Exercise brief:
For the data below, give again exactly the lines from the one containing "22 (461, 435)" through the one containing "UV indeks (559, 641)", both ends included, and no others.

━━━ Supplied entries ━━━

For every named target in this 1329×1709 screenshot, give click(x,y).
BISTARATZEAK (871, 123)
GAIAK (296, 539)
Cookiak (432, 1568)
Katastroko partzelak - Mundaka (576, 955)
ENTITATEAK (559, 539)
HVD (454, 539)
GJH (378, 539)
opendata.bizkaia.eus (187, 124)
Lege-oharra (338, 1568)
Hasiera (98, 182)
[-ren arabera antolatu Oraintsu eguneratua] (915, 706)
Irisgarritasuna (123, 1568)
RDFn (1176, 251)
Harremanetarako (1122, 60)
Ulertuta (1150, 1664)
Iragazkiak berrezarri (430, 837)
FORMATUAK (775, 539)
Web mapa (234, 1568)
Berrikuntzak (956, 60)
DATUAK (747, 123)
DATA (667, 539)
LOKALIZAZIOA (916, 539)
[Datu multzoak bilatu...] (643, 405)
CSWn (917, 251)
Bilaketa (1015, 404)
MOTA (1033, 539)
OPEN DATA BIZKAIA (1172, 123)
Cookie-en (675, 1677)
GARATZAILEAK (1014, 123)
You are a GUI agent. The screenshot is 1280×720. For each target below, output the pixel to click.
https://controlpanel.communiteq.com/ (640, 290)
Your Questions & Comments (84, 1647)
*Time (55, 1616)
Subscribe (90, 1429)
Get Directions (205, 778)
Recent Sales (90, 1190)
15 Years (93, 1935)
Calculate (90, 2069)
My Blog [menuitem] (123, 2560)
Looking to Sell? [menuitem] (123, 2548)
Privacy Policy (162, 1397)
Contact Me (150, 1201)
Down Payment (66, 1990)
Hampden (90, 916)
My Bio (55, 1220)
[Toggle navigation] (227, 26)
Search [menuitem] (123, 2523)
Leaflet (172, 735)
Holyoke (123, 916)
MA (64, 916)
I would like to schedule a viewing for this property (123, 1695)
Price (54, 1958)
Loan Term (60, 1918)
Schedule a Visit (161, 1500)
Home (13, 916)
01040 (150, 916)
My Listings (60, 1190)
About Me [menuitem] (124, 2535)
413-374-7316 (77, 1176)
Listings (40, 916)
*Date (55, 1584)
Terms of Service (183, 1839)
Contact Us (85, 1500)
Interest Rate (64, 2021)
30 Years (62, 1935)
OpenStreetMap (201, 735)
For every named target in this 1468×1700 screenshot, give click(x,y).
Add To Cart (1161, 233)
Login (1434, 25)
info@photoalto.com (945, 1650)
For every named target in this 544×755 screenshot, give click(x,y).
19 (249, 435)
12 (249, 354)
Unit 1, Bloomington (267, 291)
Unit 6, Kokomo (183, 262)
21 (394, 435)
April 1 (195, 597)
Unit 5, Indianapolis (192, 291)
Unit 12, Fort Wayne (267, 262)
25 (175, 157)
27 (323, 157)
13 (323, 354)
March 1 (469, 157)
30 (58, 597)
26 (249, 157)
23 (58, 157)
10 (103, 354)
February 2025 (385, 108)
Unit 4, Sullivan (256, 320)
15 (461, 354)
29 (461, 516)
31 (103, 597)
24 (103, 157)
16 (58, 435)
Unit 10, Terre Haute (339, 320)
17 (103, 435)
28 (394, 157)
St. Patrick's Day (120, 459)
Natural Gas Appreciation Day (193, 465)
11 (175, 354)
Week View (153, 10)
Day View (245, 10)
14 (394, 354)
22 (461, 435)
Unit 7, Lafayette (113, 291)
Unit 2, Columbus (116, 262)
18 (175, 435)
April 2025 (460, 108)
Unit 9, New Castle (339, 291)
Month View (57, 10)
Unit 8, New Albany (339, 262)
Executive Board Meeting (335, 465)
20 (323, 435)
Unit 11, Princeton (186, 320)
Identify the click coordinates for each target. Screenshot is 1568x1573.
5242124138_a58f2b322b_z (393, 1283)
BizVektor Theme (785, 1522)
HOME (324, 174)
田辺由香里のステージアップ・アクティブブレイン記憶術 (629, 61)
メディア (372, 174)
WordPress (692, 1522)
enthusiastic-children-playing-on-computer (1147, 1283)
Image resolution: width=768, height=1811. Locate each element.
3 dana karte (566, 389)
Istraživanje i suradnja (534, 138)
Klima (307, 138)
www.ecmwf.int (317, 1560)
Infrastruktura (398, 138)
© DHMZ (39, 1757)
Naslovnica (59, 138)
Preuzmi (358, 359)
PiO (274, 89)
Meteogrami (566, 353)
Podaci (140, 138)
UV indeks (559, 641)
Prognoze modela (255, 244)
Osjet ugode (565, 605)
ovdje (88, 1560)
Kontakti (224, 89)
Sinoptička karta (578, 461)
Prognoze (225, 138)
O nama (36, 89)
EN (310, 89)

━━━

Problem solution:
22 (461, 435)
Unit 7, Lafayette (113, 291)
Unit 2, Columbus (116, 262)
18 (175, 435)
April 2025 (460, 108)
Unit 9, New Castle (339, 291)
Month View (57, 10)
Unit 8, New Albany (339, 262)
Executive Board Meeting (335, 465)
20 (323, 435)
Unit 11, Princeton (186, 320)
Identify the click coordinates for each target. Screenshot is 1568x1573.
5242124138_a58f2b322b_z (393, 1283)
BizVektor Theme (785, 1522)
HOME (324, 174)
田辺由香里のステージアップ・アクティブブレイン記憶術 (629, 61)
メディア (372, 174)
WordPress (692, 1522)
enthusiastic-children-playing-on-computer (1147, 1283)
Image resolution: width=768, height=1811. Locate each element.
3 dana karte (566, 389)
Istraživanje i suradnja (534, 138)
Klima (307, 138)
www.ecmwf.int (317, 1560)
Infrastruktura (398, 138)
© DHMZ (39, 1757)
Naslovnica (59, 138)
Preuzmi (358, 359)
PiO (274, 89)
Meteogrami (566, 353)
Podaci (140, 138)
UV indeks (559, 641)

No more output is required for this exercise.